START Material shown

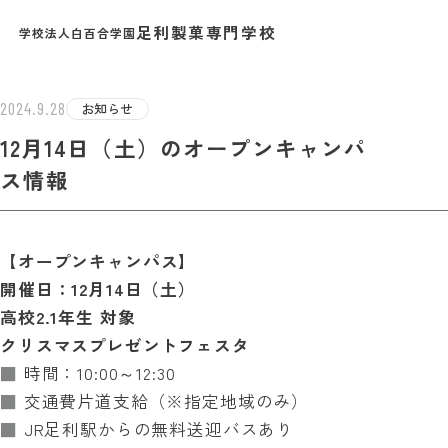
足利製菓専門学校
学校法人白百合学園
TEST INF
2024.9.28
お知らせ
12月14日（土）のオープンキャンパ
ス情報
【オープンキャンパス】
開催日：12月14日（土）
高校2.1年生 対象
クリスマスプレゼントフェスタ
■
時間：10:00～12:30
■
交通費片道支給（※指定地域のみ）
■
JR足利駅からの無料送迎バスあり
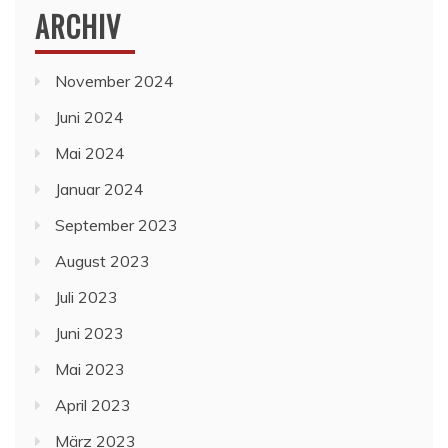
ARCHIV
November 2024
Juni 2024
Mai 2024
Januar 2024
September 2023
August 2023
Juli 2023
Juni 2023
Mai 2023
April 2023
März 2023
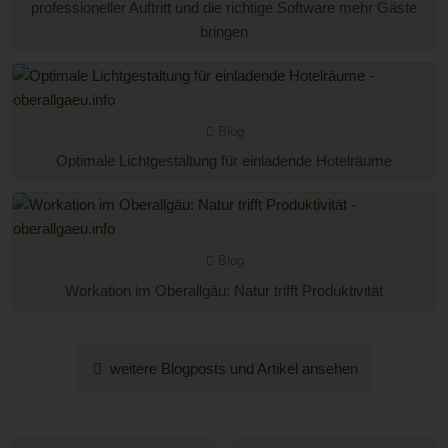
professioneller Auftritt und die richtige Software mehr Gäste
bringen
Blog
Optimale Lichtgestaltung für einladende Hotelräume
Blog
Workation im Oberallgäu: Natur trifft Produktivität
weitere Blogposts und Artikel ansehen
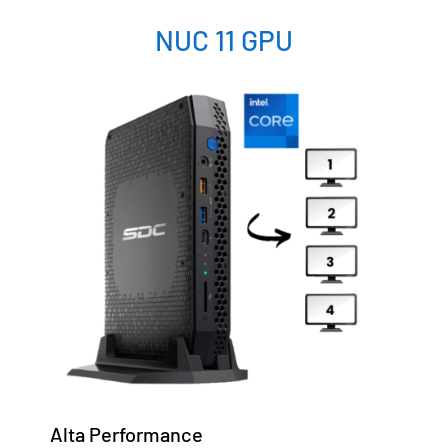
NUC 11 GPU
Alta Performance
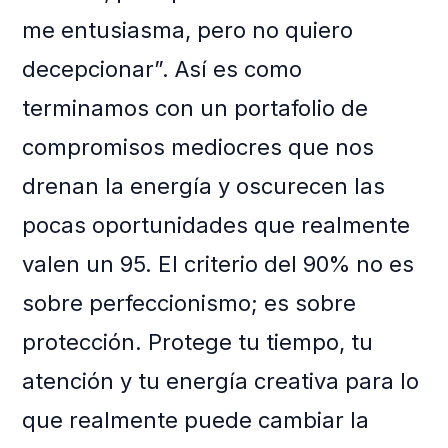
me entusiasma, pero no quiero
decepcionar”. Así es como
terminamos con un portafolio de
compromisos mediocres que nos
drenan la energía y oscurecen las
pocas oportunidades que realmente
valen un 95. El criterio del 90% no es
sobre perfeccionismo; es sobre
protección. Protege tu tiempo, tu
atención y tu energía creativa para lo
que realmente puede cambiar la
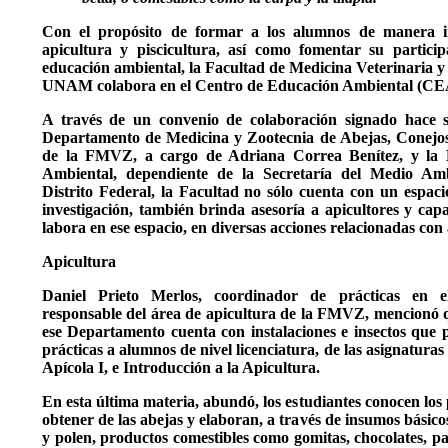
Con el propósito de formar a los alumnos de manera in
apicultura y piscicultura, así como fomentar su particip
educación ambiental, la Facultad de Medicina Veterinaria 
UNAM colabora en el Centro de Educación Ambiental (C
A través de un convenio de colaboración signado hace s
Departamento de Medicina y Zootecnia de Abejas, Conejo
de la FMVZ, a cargo de Adriana Correa Benítez, y la 
Ambiental, dependiente de la Secretaría del Medio Amb
Distrito Federal, la Facultad no sólo cuenta con un espaci
investigación, también brinda asesoría a apicultores y cap
labora en ese espacio, en diversas acciones relacionadas con 
Apicultura
Daniel Prieto Merlos, coordinador de prácticas e
responsable del área de apicultura de la FMVZ, mencionó q
ese Departamento cuenta con instalaciones e insectos que p
prácticas a alumnos de nivel licenciatura, de las asignatura
Apícola I, e Introducción a la Apicultura.
En esta última materia, abundó, los estudiantes conocen lo
obtener de las abejas y elaboran, a través de insumos básico
y polen, productos comestibles como gomitas, chocolates, p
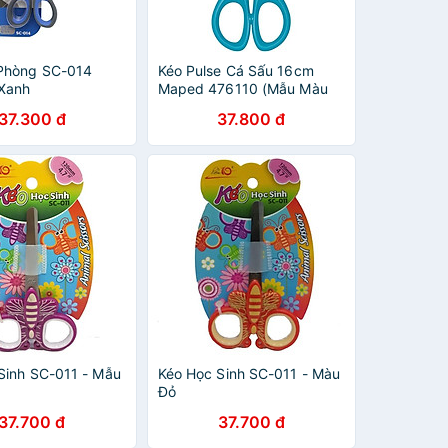
Phòng SC-014
Kéo Pulse Cá Sấu 16cm
 Xanh
Maped 476110 (Mẫu Màu
Giao Ngẫu Nhiên)
37.300 đ
37.800 đ
Sinh SC-011 - Mẫu
Kéo Học Sinh SC-011 - Màu
Đỏ
37.700 đ
37.700 đ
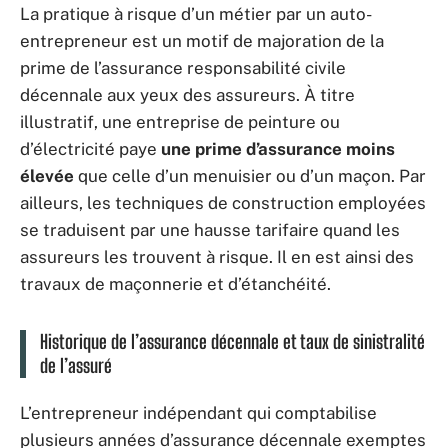
La pratique à risque d’un métier par un auto-
entrepreneur est un motif de majoration de la
prime de l’assurance responsabilité civile
décennale aux yeux des assureurs. À titre
illustratif, une entreprise de peinture ou
d’électricité paye
une prime d’assurance moins
élevée
que celle d’un menuisier ou d’un maçon. Par
ailleurs, les techniques de construction employées
se traduisent par une hausse tarifaire quand les
assureurs les trouvent à risque. Il en est ainsi des
travaux de maçonnerie et d’étanchéité.
Historique de l’assurance décennale et taux de sinistralité
de l’assuré
L’entrepreneur indépendant qui comptabilise
plusieurs années d’assurance décennale exemptes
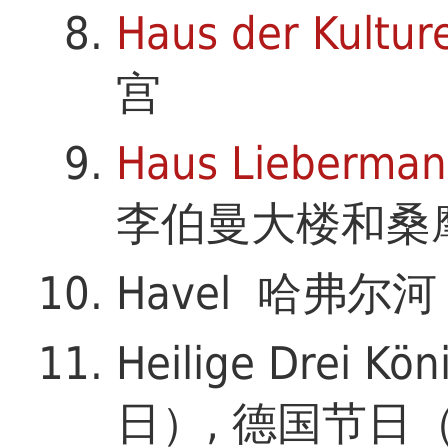
Haus der Kultur
宫
Haus Lieberma
李伯曼大楼和桑
Havel 哈弗尔河
Heilige Drei
日）, 德国节日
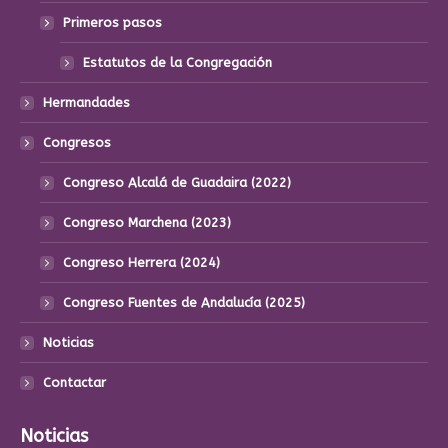
Primeros pasos
Estatutos de la Congregación
Hermandades
Congresos
Congreso Alcalá de Guadaira (2022)
Congreso Marchena (2023)
Congreso Herrera (2024)
Congreso Fuentes de Andalucía (2025)
Noticias
Contactar
Noticias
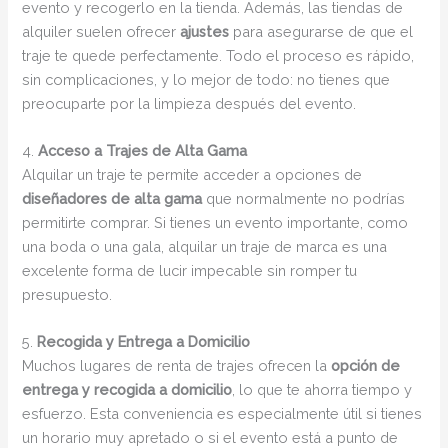
evento y recogerlo en la tienda. Además, las tiendas de
alquiler suelen ofrecer
ajustes
para asegurarse de que el
traje te quede perfectamente. Todo el proceso es rápido,
sin complicaciones, y lo mejor de todo: no tienes que
preocuparte por la limpieza después del evento.
4.
Acceso a Trajes de Alta Gama
Alquilar un traje te permite acceder a opciones de
diseñadores de alta gama
que normalmente no podrías
permitirte comprar. Si tienes un evento importante, como
una boda o una gala, alquilar un traje de marca es una
excelente forma de lucir impecable sin romper tu
presupuesto.
5.
Recogida y Entrega a Domicilio
Muchos lugares de renta de trajes ofrecen la
opción de
entrega y recogida a domicilio
, lo que te ahorra tiempo y
esfuerzo. Esta conveniencia es especialmente útil si tienes
un horario muy apretado o si el evento está a punto de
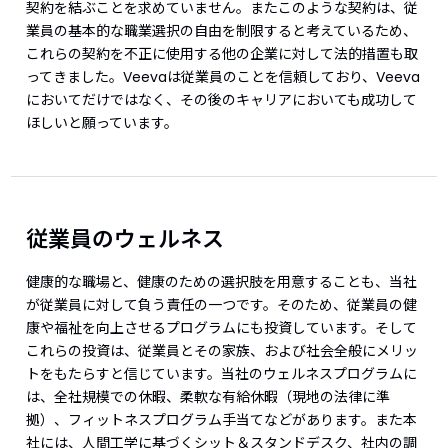
契約を結ぶことを求めていません。またこのような契約は、従
業員の基本的な職業選択の自由を制限すると考えているため、
これらの契約を不正に使用する他の企業に対して法的措置も取
ってきました。Veevaは従業員のことを信頼しており、Veeva
においてだけではなく、その後のキャリアにおいても成功して
ほしいと願っています。
従業員のウェルネス
健康的な職場と、健康のための選択肢を用意することも、当社
が従業員に対して負う責任の一つです。そのため、従業員の健
康や福祉を向上させるプログラムにも投資しています。そして
これらの投資は、従業員とその家族、および社会全般にメリッ
トをもたらすと信じています。当社のウェルネスプログラムに
は、全社規模での休暇、柔軟な有給休暇（現地の法律に準
拠）、フィットネスプログラム手当てなどがあります。また本
社には、人間工学に基づくシット＆スタンドデスク、社内の調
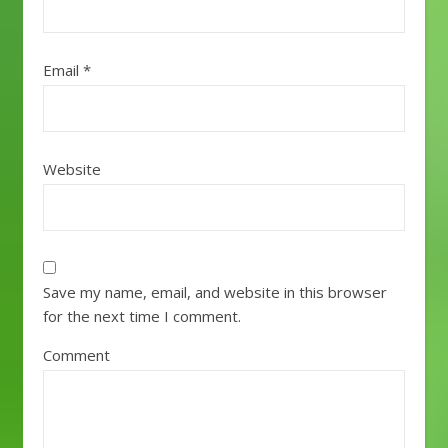
Email
*
Website
Save my name, email, and website in this browser
for the next time I comment.
Comment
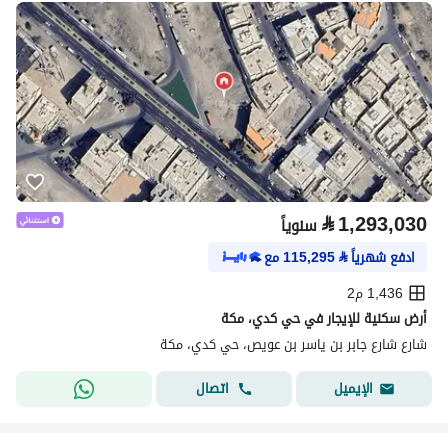
⃁
1,293,030
سنوياً
ادفع شهرياً
⃁
115,295
مع
1,436 م2
أرض سكنية للإيجار في حي كدي، مكة
شارع شارع جابر بن ياسر بن عويص، حي كدي، مكة
اتصال
الإيميل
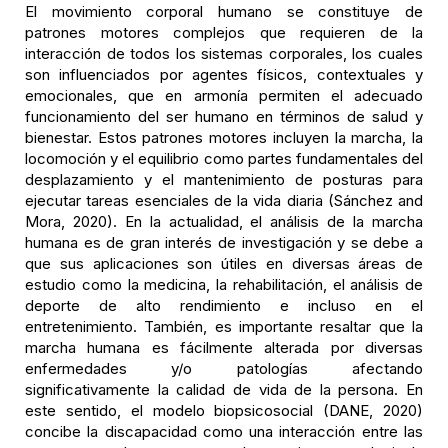
El movimiento corporal humano se constituye de
patrones motores complejos que requieren de la
interacción de todos los sistemas corporales, los cuales
son influenciados por agentes físicos, contextuales y
emocionales, que en armonía permiten el adecuado
funcionamiento del ser humano en términos de salud y
bienestar. Estos patrones motores incluyen la marcha, la
locomoción y el equilibrio como partes fundamentales del
desplazamiento y el mantenimiento de posturas para
ejecutar tareas esenciales de la vida diaria (Sánchez and
Mora, 2020). En la actualidad, el análisis de la marcha
humana es de gran interés de investigación y se debe a
que sus aplicaciones son útiles en diversas áreas de
estudio como la medicina, la rehabilitación, el análisis de
deporte de alto rendimiento e incluso en el
entretenimiento. También, es importante resaltar que la
marcha humana es fácilmente alterada por diversas
enfermedades y/o patologías afectando
significativamente la calidad de vida de la persona. En
este sentido, el modelo biopsicosocial (DANE, 2020)
concibe la discapacidad como una interacción entre las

END Material shown

Please ensure that the data above is repeated exactly, with no pictures in the copy.

足利製菓専門学校
学校法人白百合学園
TEST INF
2024.9.28
お知らせ
12月14日（土）のオープンキャンパ
ス情報
【オープンキャンパス】
開催日：12月14日（土）
高校2.1年生 対象
クリスマスプレゼントフェスタ
■
時間：10:00～12:30
■
交通費片道支給（※指定地域のみ）
■
JR足利駅からの無料送迎バスあり
ARCHIV
November 2024
Juni 2024
Mai 2024
Januar 2024
September 2023
August 2023
Juli 2023
Juni 2023
Mai 2023
April 2023
März 2023
professioneller Auftritt und die richtige Software mehr Gäste
bringen
Blog
Optimale Lichtgestaltung für einladende Hotelräume
Blog
Workation im Oberallgäu: Natur trifft Produktivität
weitere Blogposts und Artikel ansehen
NUC 11 GPU
Alta Performance
me entusiasma, pero no quiero
decepcionar”. Así es como
terminamos con un portafolio de
compromisos mediocres que nos
drenan la energía y oscurecen las
pocas oportunidades que realmente
valen un 95. El criterio del 90% no es
sobre perfeccionismo; es sobre
protección. Protege tu tiempo, tu
atención y tu energía creativa para lo
que realmente puede cambiar la
Con el propósito de formar a los alumnos de manera in
apicultura y piscicultura, así como fomentar su particip
educación ambiental, la Facultad de Medicina Veterinaria 
UNAM colabora en el Centro de Educación Ambiental (C
A través de un convenio de colaboración signado hace s
Departamento de Medicina y Zootecnia de Abejas, Conejo
de la FMVZ, a cargo de Adriana Correa Benítez, y la 
Ambiental, dependiente de la Secretaría del Medio Amb
Distrito Federal, la Facultad no sólo cuenta con un espaci
investigación, también brinda asesoría a apicultores y cap
labora en ese espacio, en diversas acciones relacionadas con 
Apicultura
Daniel Prieto Merlos, coordinador de prácticas e
responsable del área de apicultura de la FMVZ, mencionó q
ese Departamento cuenta con instalaciones e insectos que p
prácticas a alumnos de nivel licenciatura, de las asignatura
Apícola I, e Introducción a la Apicultura.
En esta última materia, abundó, los estudiantes conocen lo
obtener de las abejas y elaboran, a través de insumos básico
y polen, productos comestibles como gomitas, chocolates, p
Phòng SC-014
Kéo Pulse Cá Sấu 16cm
 Xanh
Maped 476110 (Mẫu Màu
Giao Ngẫu Nhiên)
37.300 đ
37.800 đ
Sinh SC-011 - Mẫu
Kéo Học Sinh SC-011 - Màu
Đỏ
37.700 đ
37.700 đ
La pratique à risque d’un métier par un auto-
entrepreneur est un motif de majoration de la
prime de l’assurance responsabilité civile
décennale aux yeux des assureurs. À titre
illustratif, une entreprise de peinture ou
d’électricité paye
une prime d’assurance moins
élevée
que celle d’un menuisier ou d’un maçon. Par
ailleurs, les techniques de construction employées
se traduisent par une hausse tarifaire quand les
assureurs les trouvent à risque. Il en est ainsi des
travaux de maçonnerie et d’étanchéité.
Historique de l’assurance décennale et taux de sinistralité
de l’assuré
L’entrepreneur indépendant qui comptabilise
plusieurs années d’assurance décennale exemptes
Haus der Kultur
宫
Haus Lieberma
李伯曼大楼和桑
Havel 哈弗尔河
Heilige Drei
日）, 德国节日
Primeros pasos
Estatutos de la Congregación
Hermandades
Congresos
Congreso Alcalá de Guadaira (2022)
Congreso Marchena (2023)
Congreso Herrera (2024)
Congreso Fuentes de Andalucía (2025)
Noticias
Contactar
Noticias
evento y recogerlo en la tienda. Además, las tiendas de
alquiler suelen ofrecer
ajustes
para asegurarse de que el
traje te quede perfectamente. Todo el proceso es rápido,
sin complicaciones, y lo mejor de todo: no tienes que
preocuparte por la limpieza después del evento.
4.
Acceso a Trajes de Alta Gama
Alquilar un traje te permite acceder a opciones de
diseñadores de alta gama
que normalmente no podrías
permitirte comprar. Si tienes un evento importante, como
una boda o una gala, alquilar un traje de marca es una
excelente forma de lucir impecable sin romper tu
presupuesto.
5.
Recogida y Entrega a Domicilio
Muchos lugares de renta de trajes ofrecen la
opción de
entrega y recogida a domicilio
, lo que te ahorra tiempo y
esfuerzo. Esta conveniencia es especialmente útil si tienes
un horario muy apretado o si el evento está a punto de
契約を結ぶことを求めていません。またこのような契約は、従
業員の基本的な職業選択の自由を制限すると考えているため、
これらの契約を不正に使用する他の企業に対して法的措置も取
ってきました。Veevaは従業員のことを信頼しており、Veeva
においてだけではなく、その後のキャリアにおいても成功して
ほしいと願っています。
従業員のウェルネス
健康的な職場と、健康のための選択肢を用意することも、当社
が従業員に対して負う責任の一つです。そのため、従業員の健
康や福祉を向上させるプログラムにも投資しています。そして
これらの投資は、従業員とその家族、および社会全般にメリッ
トをもたらすと信じています。当社のウェルネスプログラムに
は、全社規模での休暇、柔軟な有給休暇（現地の法律に準
拠）、フィットネスプログラム手当てなどがあります。また本
社には、人間工学に基づくシット＆スタンドデスク、社内の調
Email
*
Website
Save my name, email, and website in this browser
for the next time I comment.
Comment
⃁
1,293,030
سنوياً
ادفع شهرياً
⃁
115,295
مع
1,436 م2
أرض سكنية للإيجار في حي كدي، مكة
شارع شارع جابر بن ياسر بن عويص، حي كدي، مكة
اتصال
الإيميل
El movimiento corporal humano se constituye de
patrones motores complejos que requieren de la
interacción de todos los sistemas corporales, los cuales
son influenciados por agentes físicos, contextuales y
emocionales, que en armonía permiten el adecuado
funcionamiento del ser humano en términos de salud y
bienestar. Estos patrones motores incluyen la marcha, la
locomoción y el equilibrio como partes fundamentales del
desplazamiento y el mantenimiento de posturas para
ejecutar tareas esenciales de la vida diaria (Sánchez and
Mora, 2020). En la actualidad, el análisis de la marcha
humana es de gran interés de investigación y se debe a
que sus aplicaciones son útiles en diversas áreas de
estudio como la medicina, la rehabilitación, el análisis de
deporte de alto rendimiento e incluso en el
entretenimiento. También, es importante resaltar que la
marcha humana es fácilmente alterada por diversas
enfermedades y/o patologías afectando
significativamente la calidad de vida de la persona. En
este sentido, el modelo biopsicosocial (DANE, 2020)
concibe la discapacidad como una interacción entre las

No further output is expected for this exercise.